#### [Task details]
Your copy should match the records below word for word and contain no pictures.

#### [Data shown]
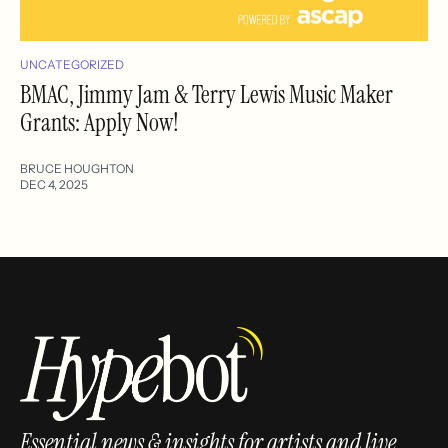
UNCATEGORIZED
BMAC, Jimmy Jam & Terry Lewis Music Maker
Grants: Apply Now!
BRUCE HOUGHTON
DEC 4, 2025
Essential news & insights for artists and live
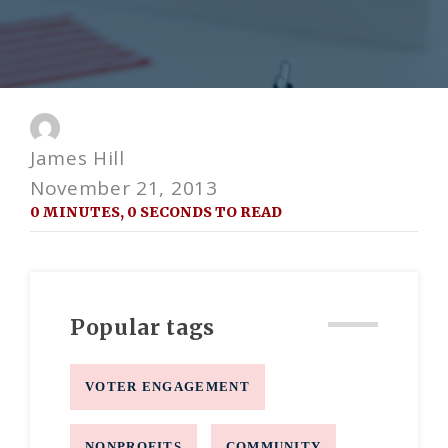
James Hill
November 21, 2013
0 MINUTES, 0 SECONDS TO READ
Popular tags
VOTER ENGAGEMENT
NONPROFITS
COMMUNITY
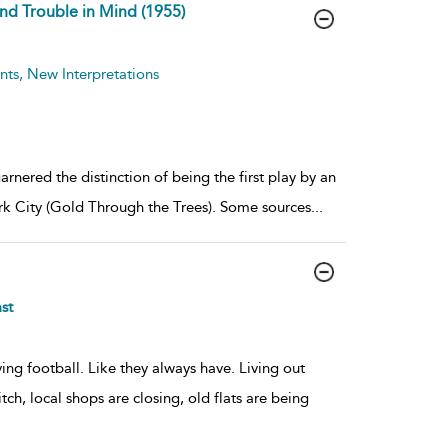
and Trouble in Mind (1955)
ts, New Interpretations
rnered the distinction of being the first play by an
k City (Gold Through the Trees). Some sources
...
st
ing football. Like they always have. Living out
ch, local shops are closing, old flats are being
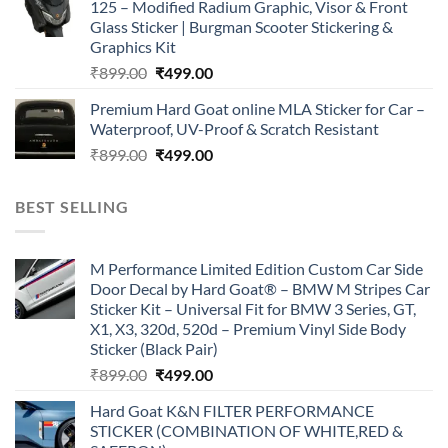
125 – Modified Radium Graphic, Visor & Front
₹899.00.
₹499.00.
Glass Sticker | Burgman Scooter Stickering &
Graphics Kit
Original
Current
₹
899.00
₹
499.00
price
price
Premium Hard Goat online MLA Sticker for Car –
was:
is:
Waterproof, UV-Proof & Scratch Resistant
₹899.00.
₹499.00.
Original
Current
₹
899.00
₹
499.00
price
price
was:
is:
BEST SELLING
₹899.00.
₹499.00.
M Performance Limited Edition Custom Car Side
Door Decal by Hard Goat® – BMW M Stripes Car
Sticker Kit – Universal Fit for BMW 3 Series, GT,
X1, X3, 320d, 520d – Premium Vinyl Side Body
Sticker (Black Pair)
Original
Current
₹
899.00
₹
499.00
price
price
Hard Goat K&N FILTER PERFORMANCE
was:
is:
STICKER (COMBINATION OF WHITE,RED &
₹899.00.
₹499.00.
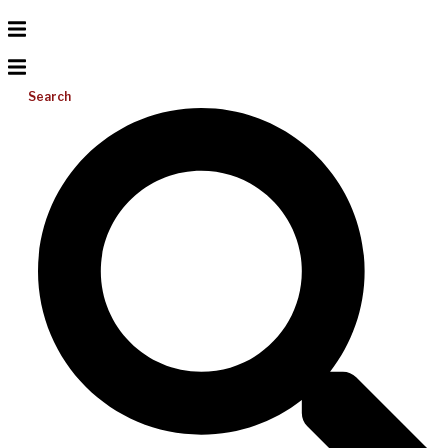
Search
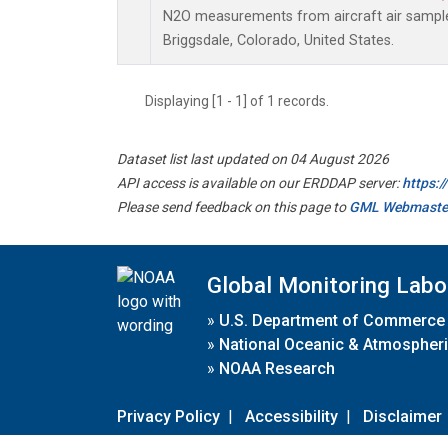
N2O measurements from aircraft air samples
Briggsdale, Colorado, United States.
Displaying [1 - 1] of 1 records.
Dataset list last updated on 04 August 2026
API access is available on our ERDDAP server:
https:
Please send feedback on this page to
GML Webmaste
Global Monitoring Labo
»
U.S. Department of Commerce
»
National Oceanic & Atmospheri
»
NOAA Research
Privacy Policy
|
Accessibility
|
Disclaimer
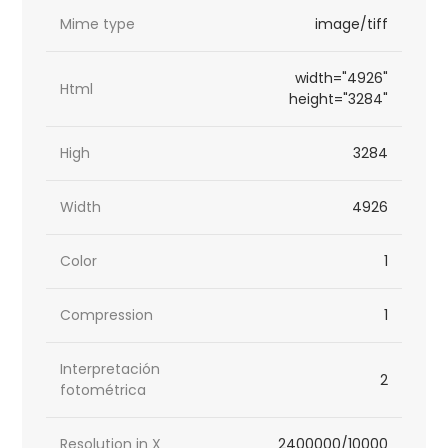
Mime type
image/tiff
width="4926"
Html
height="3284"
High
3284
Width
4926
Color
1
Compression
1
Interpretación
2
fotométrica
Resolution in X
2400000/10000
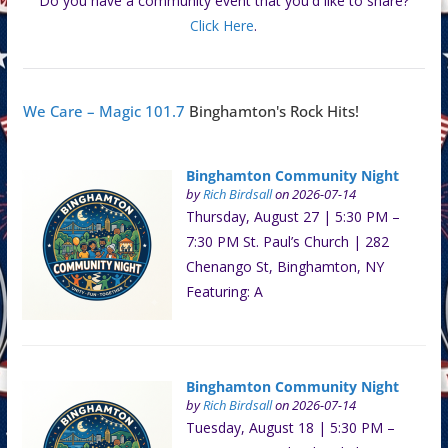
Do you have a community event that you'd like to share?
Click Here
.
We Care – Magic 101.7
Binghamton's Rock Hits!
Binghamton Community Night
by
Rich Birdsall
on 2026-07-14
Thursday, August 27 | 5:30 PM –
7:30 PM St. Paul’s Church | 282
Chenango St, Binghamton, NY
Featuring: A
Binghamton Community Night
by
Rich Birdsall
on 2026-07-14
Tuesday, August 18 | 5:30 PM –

#### [Problem solution]
UNCATEGORIZED
BMAC, Jimmy Jam & Terry Lewis Music Maker
Grants: Apply Now!
BRUCE HOUGHTON
DEC 4, 2025
Essential news & insights for artists and live
James Hill
November 21, 2013
0 MINUTES, 0 SECONDS TO READ
Popular tags
VOTER ENGAGEMENT
NONPROFITS
COMMUNITY
and Trouble in Mind (1955)
ts, New Interpretations
rnered the distinction of being the first play by an
k City (Gold Through the Trees). Some sources
...
st
ing football. Like they always have. Living out
ch, local shops are closing, old flats are being
125 – Modified Radium Graphic, Visor & Front
₹899.00.
₹499.00.
Glass Sticker | Burgman Scooter Stickering &
Graphics Kit
Original
Current
₹
899.00
₹
499.00
price
price
Premium Hard Goat online MLA Sticker for Car –
was:
is:
Waterproof, UV-Proof & Scratch Resistant
₹899.00.
₹499.00.
Original
Current
₹
899.00
₹
499.00
price
price
was:
is:
BEST SELLING
₹899.00.
₹499.00.
M Performance Limited Edition Custom Car Side
Door Decal by Hard Goat® – BMW M Stripes Car
Sticker Kit – Universal Fit for BMW 3 Series, GT,
X1, X3, 320d, 520d – Premium Vinyl Side Body
Sticker (Black Pair)
Original
Current
₹
899.00
₹
499.00
price
price
Hard Goat K&N FILTER PERFORMANCE
was:
is:
STICKER (COMBINATION OF WHITE,RED &
₹899.00.
₹499.00.
Search
N2O measurements from aircraft air samples
Briggsdale, Colorado, United States.
Displaying [1 - 1] of 1 records.
Dataset list last updated on 04 August 2026
API access is available on our ERDDAP server:
https:
Please send feedback on this page to
GML Webmaste
Global Monitoring Labo
»
U.S. Department of Commerce
»
National Oceanic & Atmospheri
»
NOAA Research
Privacy Policy
|
Accessibility
|
Disclaimer
Mime type
image/tiff
width="4926"
Html
height="3284"
High
3284
Width
4926
Color
1
Compression
1
Interpretación
2
fotométrica
Resolution in X
2400000/10000
Do you have a community event that you'd like to share?
Click Here
.
We Care – Magic 101.7
Binghamton's Rock Hits!
Binghamton Community Night
by
Rich Birdsall
on 2026-07-14
Thursday, August 27 | 5:30 PM –
7:30 PM St. Paul’s Church | 282
Chenango St, Binghamton, NY
Featuring: A
Binghamton Community Night
by
Rich Birdsall
on 2026-07-14
Tuesday, August 18 | 5:30 PM –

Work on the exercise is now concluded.